Objective: The objective of this study is to improve the accuracy of predicting adherence lapses to ultimately develop tailored adherence support systems to promote engagement with cognitive training among older adults.
Methods: Data from 2 previously conducted cognitive training intervention studies were used to forecast adherence levels among older participants. Deep convolutional neural networks were used to leverage their feature learning capabilities and predict adherence patterns based on past behavior. Domain adaptation (DA) was used to address the challenge of limited training data for each participant, by using data from other participants with similar playing patterns. Time series data were converted into image format using Gramian angular fields, to facilitate clustering of participants during DA. To the best of our knowledge, this is the first effort to use DA techniques to predict older adults' daily adherence to cognitive training programs.
Results: Our results demonstrated the promise and potential of deep neural networks and DA for predicting adherence lapses. In all 3 studies, using 2 independent datasets, DA consistently produced the best accuracy values.

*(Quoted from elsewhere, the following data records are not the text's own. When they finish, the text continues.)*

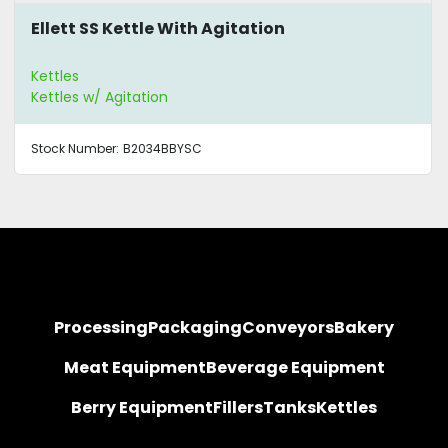
Ellett SS Kettle With Agitation
Kettles
Kettles w/ Agitation
Stock Number:
B2034BBYSC
Processing
Packaging
Conveyors
Bakery
Meat Equipment
Beverage Equipment
Berry Equipment
Fillers
Tanks
Kettles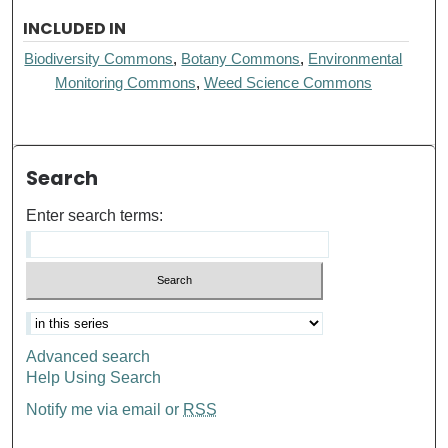
INCLUDED IN
Biodiversity Commons
,
Botany Commons
,
Environmental
Monitoring Commons
,
Weed Science Commons
Search
Enter search terms:
Advanced search
Help Using Search
Notify me via email or
RSS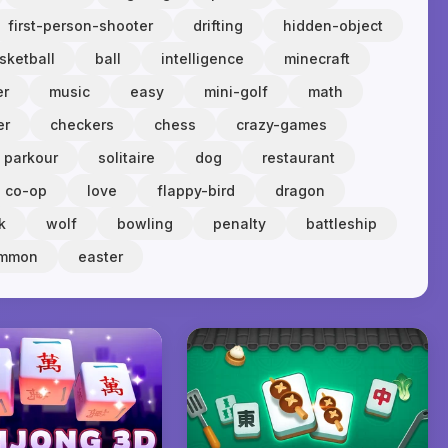
first-person-shooter
drifting
hidden-object
sketball
ball
intelligence
minecraft
er
music
easy
mini-golf
math
er
checkers
chess
crazy-games
parkour
solitaire
dog
restaurant
co-op
love
flappy-bird
dragon
k
wolf
bowling
penalty
battleship
ammon
easter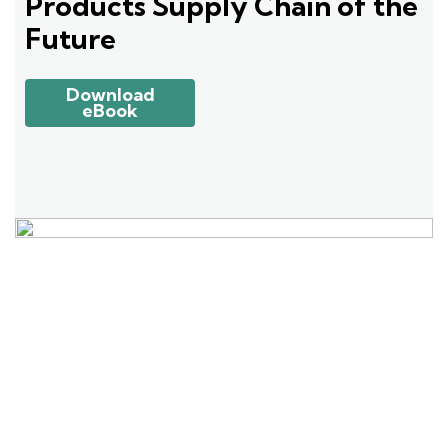
Products Supply Chain of the
Future
Download
eBook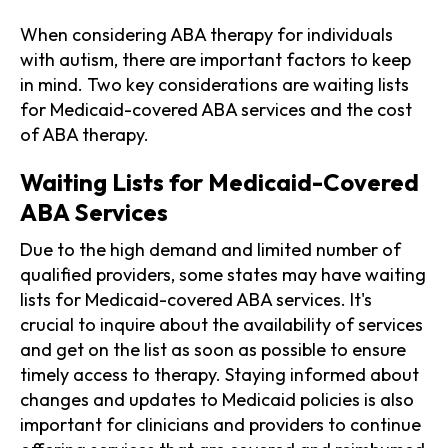
When considering ABA therapy for individuals
with autism, there are important factors to keep
in mind. Two key considerations are waiting lists
for Medicaid-covered ABA services and the cost
of ABA therapy.
Waiting Lists for Medicaid-Covered
ABA Services
Due to the high demand and limited number of
qualified providers, some states may have waiting
lists for Medicaid-covered ABA services. It's
crucial to inquire about the availability of services
and get on the list as soon as possible to ensure
timely access to therapy. Staying informed about
changes and updates to Medicaid policies is also
important for clinicians and providers to continue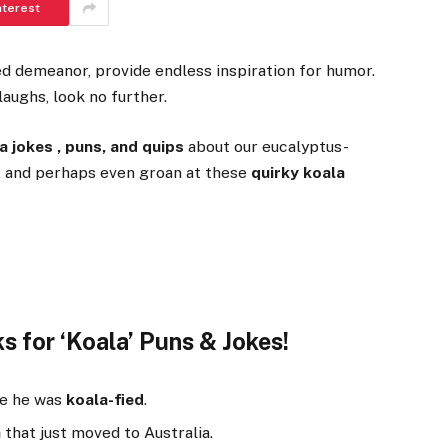
nterest
ed demeanor, provide endless inspiration for humor.
aughs, look no further.
a jokes , puns, and quips
about our eucalyptus-
e, and perhaps even groan at these
quirky koala
s for ‘Koala’ Puns & Jokes!
se he was
koala-fied
.
a
that just moved to Australia.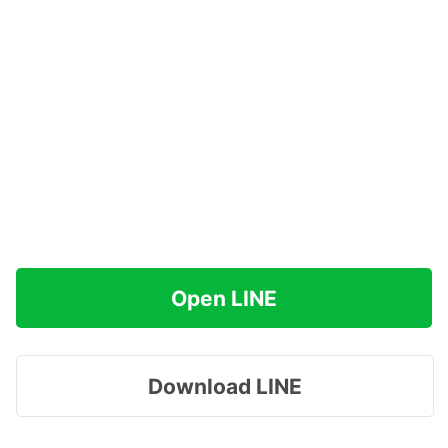
Open LINE
Download LINE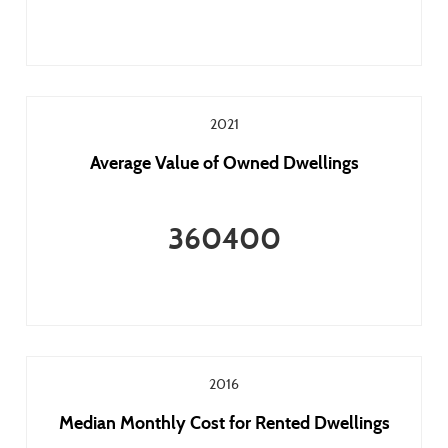
2021
Average Value of Owned Dwellings
360400
2016
Median Monthly Cost for Rented Dwellings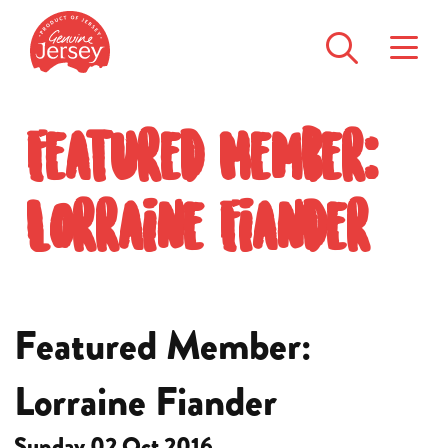
Featured Member:
Lorraine Fiander
Featured Member:
Lorraine Fiander
Sunday 02 Oct 2016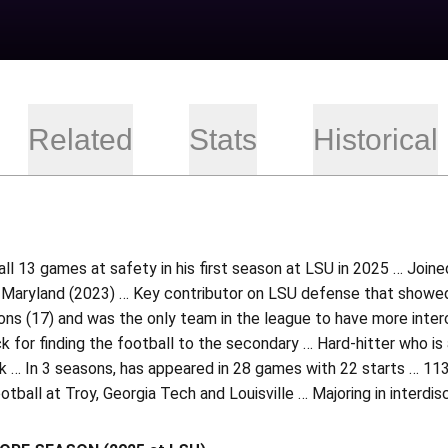
Related
Stats
Historical
 all 13 games at safety in his first season at LSU in 2025 … Join
 Maryland (2023) … Key contributor on LSU defense that showed
ons (17) and was the only team in the league to have more inte
k for finding the football to the secondary … Hard-hitter who is 
k … In 3 seasons, has appeared in 28 games with 22 starts … 113
otball at Troy, Georgia Tech and Louisville … Majoring in interdisc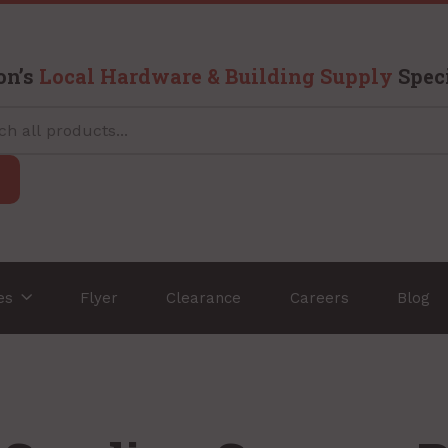
on’s
Local Hardware & Building Supply
Speci
ces
Flyer
Clearance
Careers
Blog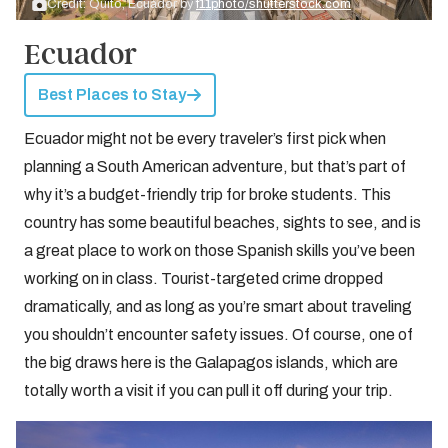
Credit: Quito, Ecuador by
f11photo/shutterstock.com
Ecuador
Best Places to Stay
Ecuador might not be every traveler’s first pick when
planning a South American adventure, but that’s part of
why it’s a budget-friendly trip for broke students. This
country has some beautiful beaches, sights to see, and is
a great place to work on those Spanish skills you’ve been
working on in class. Tourist-targeted crime dropped
dramatically, and as long as you’re smart about traveling
you shouldn’t encounter safety issues. Of course, one of
the big draws here is the Galapagos islands, which are
totally worth a visit if you can pull it off during your trip.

Conclusions: Our findings highlight that deep learning and DA techniques can aid in the development of adherence support systems for computerized cognitive training, as well as for other interventions aimed at improving health, cognition, and well-being. These techniques can improve engagement and maximize the benefits of such interventions, ultimately enhancing the quality of life of individuals at risk for cognitive impairments. This research informs the development of more effective interventions, benefiting individuals and society by improving conditions associated with aging.